PoinsettiasClemson researcher tells poinsettia growers to ‘cool it’ in order to time plants to the holidays
Timing is everything in the plant-cuttings and ornamental plant industries. Plants need to arrive healthy and ready to go. Figuring out how to keep the plants in good condition is a major challenge for the industry.
Clemson floriculture physiologist Jim Faust works in two areas to plant growers keep their plants at their peak. Faust is an internationally recognized expert in growing poinsettias. He recently has published research that will help poinsettia growers figure how low of a temperature they can keep their greenhouses in order to have the plants look their best during the winter holidays. Adjusting the temperature also can save fuel costs, adding to the bottom line.
The plant cuttings industry depends on getting fresh young starter plants from Central America to grow out in the United States. Packing the cuttings so that they stay cool – not cold – during their trip to the states is a major challenge. Currently, cuttings are flown in, which is expensive. Faust and Scott Whiteside (Clemson Packaging Science Department) are researching ways to configure ice packs in insulated cartons to keep the cutting in good condition.
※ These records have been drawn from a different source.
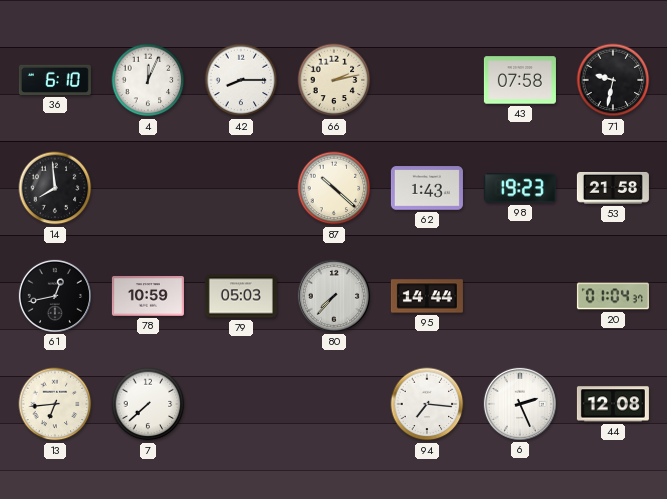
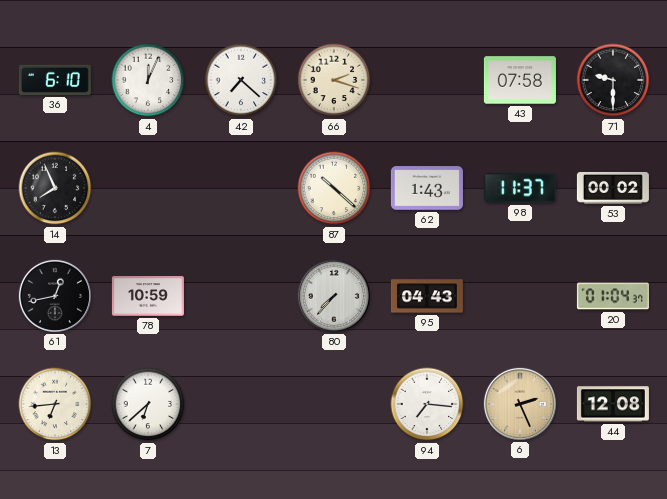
42: 8:15 -> 7:22
66: 2:13 -> 2:18
71: 9:32 -> 9:30
14: 7:59 -> 7:56
98: 19:23 -> 11:37
53: 21:58 -> 00:02
79: 05:03 -> none
95: 14:44 -> 04:43
7: 7:38 -> 6:38
6 dial: white -> champagne
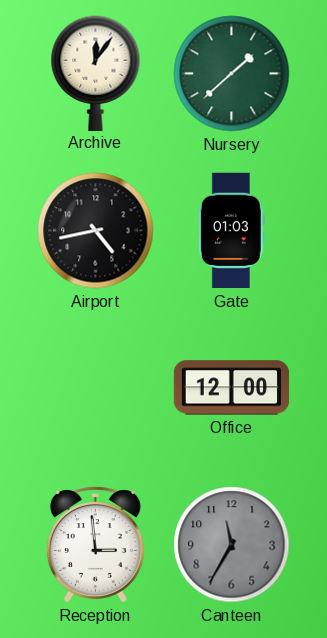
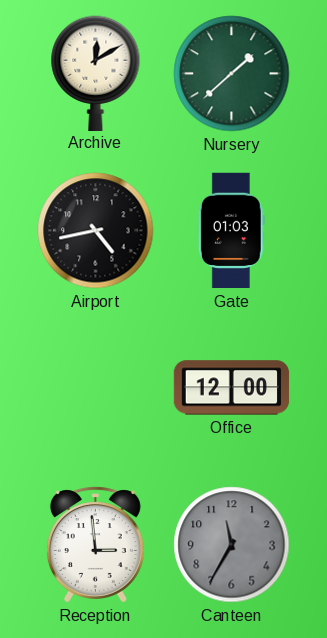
Archive: 12:06 -> 12:10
Their goal is to develop a package that can be sent by boat, which cut costs substantially.
The research can lower costs and raise revenues for growers at home and abroad. Poinsettias, which were first popularized in Greenville, are a multimillion-dollar seasonal business. Growers have only from Thanksgiving until Christmas to sell they plants. Research that helps them slow down or speed up plant development can ensure top quality poinsettias when people want them.